The 2008 stock assessment for red snapper in the South Atlantic showed the stock to be overfished and undergoing overfishing at eight times the sustainable level. In March, the SAFMC requested an interim rule from the National Marine Fisheries Service (NMFS) to close the commercial and recreational red snapper fishery, as required by the mandates of the Magnuson-Stevens Act.
The request for a closure is being reviewed by NOAA. According to Dr. Roy Crabtree, Regional Administrator for NMFS’s Southeast Regional Office, a closure is not likely until after the end of October this year. Until the closure is approved, the red snapper fishery remains open with a current recreational creel limit of two fish per day included in a 10-snapper aggregate bag limit, and a 20-inch total-length size minimum for both commercial and recreational fishermen.

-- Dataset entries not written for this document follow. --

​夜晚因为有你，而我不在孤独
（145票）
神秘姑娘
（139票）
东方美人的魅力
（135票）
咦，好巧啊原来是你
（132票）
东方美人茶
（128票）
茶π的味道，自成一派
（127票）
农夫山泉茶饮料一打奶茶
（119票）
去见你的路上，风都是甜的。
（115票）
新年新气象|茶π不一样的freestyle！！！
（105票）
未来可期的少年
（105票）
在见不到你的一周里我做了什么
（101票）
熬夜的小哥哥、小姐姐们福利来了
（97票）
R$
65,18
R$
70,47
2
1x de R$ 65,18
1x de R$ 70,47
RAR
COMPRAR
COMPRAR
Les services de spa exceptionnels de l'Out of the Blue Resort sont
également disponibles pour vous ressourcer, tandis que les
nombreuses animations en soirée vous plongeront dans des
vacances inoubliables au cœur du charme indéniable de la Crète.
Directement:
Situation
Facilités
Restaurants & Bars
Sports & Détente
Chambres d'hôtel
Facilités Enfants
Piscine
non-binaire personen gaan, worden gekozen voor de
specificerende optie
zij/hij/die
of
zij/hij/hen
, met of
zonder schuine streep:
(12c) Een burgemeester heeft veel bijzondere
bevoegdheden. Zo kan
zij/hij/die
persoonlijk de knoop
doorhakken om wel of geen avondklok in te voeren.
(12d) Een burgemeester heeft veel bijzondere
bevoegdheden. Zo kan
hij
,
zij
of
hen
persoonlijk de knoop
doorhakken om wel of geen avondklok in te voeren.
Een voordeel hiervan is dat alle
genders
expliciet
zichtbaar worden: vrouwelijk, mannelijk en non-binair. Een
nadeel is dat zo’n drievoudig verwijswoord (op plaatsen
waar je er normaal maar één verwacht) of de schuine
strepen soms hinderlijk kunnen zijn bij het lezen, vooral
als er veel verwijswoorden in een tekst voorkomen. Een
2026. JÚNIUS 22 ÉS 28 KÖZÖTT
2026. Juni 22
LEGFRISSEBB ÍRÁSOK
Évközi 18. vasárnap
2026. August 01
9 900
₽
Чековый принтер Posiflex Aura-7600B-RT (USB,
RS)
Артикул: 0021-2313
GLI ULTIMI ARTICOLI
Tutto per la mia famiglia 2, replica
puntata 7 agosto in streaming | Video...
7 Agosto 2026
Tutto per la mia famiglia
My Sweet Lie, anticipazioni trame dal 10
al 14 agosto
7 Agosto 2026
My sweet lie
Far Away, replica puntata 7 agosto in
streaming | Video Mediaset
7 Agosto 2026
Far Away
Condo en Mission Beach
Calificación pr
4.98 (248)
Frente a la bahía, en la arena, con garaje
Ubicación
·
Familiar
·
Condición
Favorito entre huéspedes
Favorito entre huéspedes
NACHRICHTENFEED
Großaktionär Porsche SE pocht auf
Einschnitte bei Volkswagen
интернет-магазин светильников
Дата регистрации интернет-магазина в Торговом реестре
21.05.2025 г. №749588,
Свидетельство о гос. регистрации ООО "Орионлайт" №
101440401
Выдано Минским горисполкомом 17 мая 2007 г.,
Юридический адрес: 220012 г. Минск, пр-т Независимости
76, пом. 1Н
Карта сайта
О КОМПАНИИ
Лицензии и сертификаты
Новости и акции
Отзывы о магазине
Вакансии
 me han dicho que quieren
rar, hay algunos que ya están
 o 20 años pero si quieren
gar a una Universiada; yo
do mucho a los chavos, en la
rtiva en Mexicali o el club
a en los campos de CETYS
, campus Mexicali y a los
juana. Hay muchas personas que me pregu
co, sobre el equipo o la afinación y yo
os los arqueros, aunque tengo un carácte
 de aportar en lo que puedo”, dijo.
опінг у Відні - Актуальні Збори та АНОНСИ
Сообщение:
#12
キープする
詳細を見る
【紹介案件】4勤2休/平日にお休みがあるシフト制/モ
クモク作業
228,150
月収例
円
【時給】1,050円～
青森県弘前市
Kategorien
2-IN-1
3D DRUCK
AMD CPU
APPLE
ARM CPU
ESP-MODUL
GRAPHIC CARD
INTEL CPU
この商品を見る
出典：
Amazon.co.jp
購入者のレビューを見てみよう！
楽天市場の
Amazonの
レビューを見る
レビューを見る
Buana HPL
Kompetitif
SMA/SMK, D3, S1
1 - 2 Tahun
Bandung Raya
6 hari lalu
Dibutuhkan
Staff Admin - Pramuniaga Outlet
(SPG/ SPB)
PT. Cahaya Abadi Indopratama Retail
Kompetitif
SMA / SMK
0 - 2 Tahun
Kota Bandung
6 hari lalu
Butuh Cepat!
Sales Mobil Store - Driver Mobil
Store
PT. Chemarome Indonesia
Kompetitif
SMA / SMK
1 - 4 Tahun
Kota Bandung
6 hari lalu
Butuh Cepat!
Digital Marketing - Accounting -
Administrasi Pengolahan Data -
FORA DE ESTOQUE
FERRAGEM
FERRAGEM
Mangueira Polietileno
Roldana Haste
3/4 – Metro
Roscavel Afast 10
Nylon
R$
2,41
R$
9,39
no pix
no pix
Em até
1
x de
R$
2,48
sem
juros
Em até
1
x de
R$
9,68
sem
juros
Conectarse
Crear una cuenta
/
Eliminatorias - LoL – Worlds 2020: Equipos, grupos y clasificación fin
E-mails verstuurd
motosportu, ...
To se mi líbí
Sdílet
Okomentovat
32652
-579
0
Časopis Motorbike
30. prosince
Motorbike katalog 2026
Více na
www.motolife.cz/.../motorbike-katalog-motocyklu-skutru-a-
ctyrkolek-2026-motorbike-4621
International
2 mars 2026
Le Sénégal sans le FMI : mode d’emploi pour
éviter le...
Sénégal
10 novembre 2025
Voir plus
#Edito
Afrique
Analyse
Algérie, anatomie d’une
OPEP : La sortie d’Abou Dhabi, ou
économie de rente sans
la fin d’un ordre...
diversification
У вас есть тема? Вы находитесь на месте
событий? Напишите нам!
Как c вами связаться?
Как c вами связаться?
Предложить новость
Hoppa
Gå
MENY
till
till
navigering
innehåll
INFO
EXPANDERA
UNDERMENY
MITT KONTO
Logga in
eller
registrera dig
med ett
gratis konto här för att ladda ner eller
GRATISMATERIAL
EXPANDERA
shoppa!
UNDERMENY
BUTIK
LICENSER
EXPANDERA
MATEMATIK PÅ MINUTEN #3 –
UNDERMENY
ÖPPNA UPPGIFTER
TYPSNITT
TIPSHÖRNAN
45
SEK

Because of the high mortality of discarded red snapper, a closure of the red snapper fishery will not be sufficient to end the overfishing, so long-term measures are being developed. Measures to address the other nine species listed as undergoing overfishing — speckled hind, Warsaw grouper, golden tilefish, snowy grouper, black grouper, black sea bass, gag, red grouper, and vermilion snapper — are also being addressed. These alternatives include a deepwater closure, specified quotas and allocations for some species.
Additional measures for snapper/grouper species are being considered. These include expanding the management unit northward (from North Carolina), limiting access for the commercial golden tilefish fishery and black sea bass pot fishery, and use of electronic logbooks.
A series of public hearings will be scheduled the first two weeks of November for comments on the proposed management measures. Details regarding about dates and locations will be publicized and posted on the SAFMC website (www.safmc.net) when they become available.
“We encourage the public to review the alternatives and attend the public hearings,” Harris said.
The SAFMC has scheduled a public hearing on the snapper/grouper closures for Nov. 3 in New Bern.